- **Input**
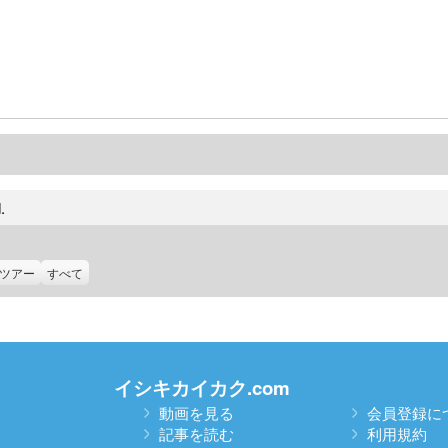
.
ツアー
すべて
イシキカイカク.com
動画を見る
会員登録に
記事を読む
利用規約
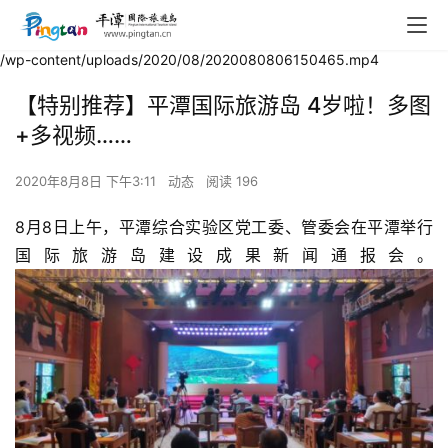
/wp-content/uploads/2020/08/2020080806150465.mp4
【特别推荐】平潭国际旅游岛 4岁啦！多图
+多视频……
2020年8月8日 下午3:11
动态
阅读 196
8月8日上午，平潭综合实验区党工委、管委会在平潭举行
国际旅游岛建设成果新闻通报会。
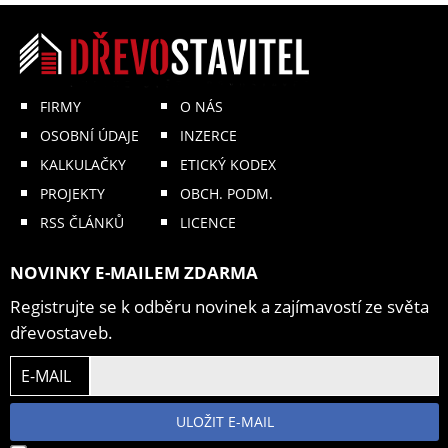
FIRMY
O NÁS
OSOBNÍ ÚDAJE
INZERCE
KALKULAČKY
ETICKÝ KODEX
PROJEKTY
OBCH. PODM.
RSS ČLÁNKŮ
LICENCE
NOVINKY E-MAILEM ZDARMA
Registrujte se k odběru novinek a zajímavostí ze světa
dřevostaveb.
E-MAIL
ULOŽIT E-MAIL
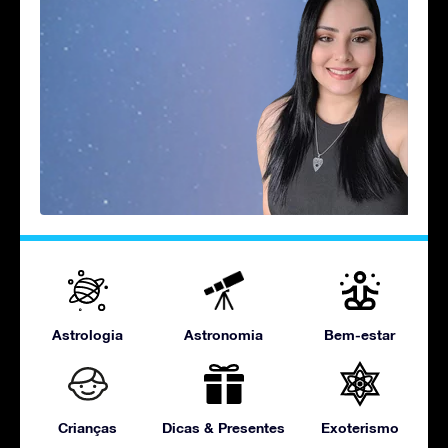
Astrologia
Astronomia
Bem-estar
Crianças
Dicas & Presentes
Exoterismo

- **Description of the task**
Please copy out the material above exactly, with the images removed.

- **Final answer**
.
ツアー
すべて
イシキカイカク.com
動画を見る
会員登録に
記事を読む
利用規約
/wp-content/uploads/2020/08/2020080806150465.mp4
【特别推荐】平潭国际旅游岛 4岁啦！多图
+多视频……
2020年8月8日 下午3:11
动态
阅读 196
8月8日上午，平潭综合实验区党工委、管委会在平潭举行
国际旅游岛建设成果新闻通报会。
FIRMY
O NÁS
OSOBNÍ ÚDAJE
INZERCE
KALKULAČKY
ETICKÝ KODEX
PROJEKTY
OBCH. PODM.
RSS ČLÁNKŮ
LICENCE
NOVINKY E-MAILEM ZDARMA
Registrujte se k odběru novinek a zajímavostí ze světa
dřevostaveb.
E-MAIL
ULOŽIT E-MAIL
Astrologia
Astronomia
Bem-estar
Crianças
Dicas & Presentes
Exoterismo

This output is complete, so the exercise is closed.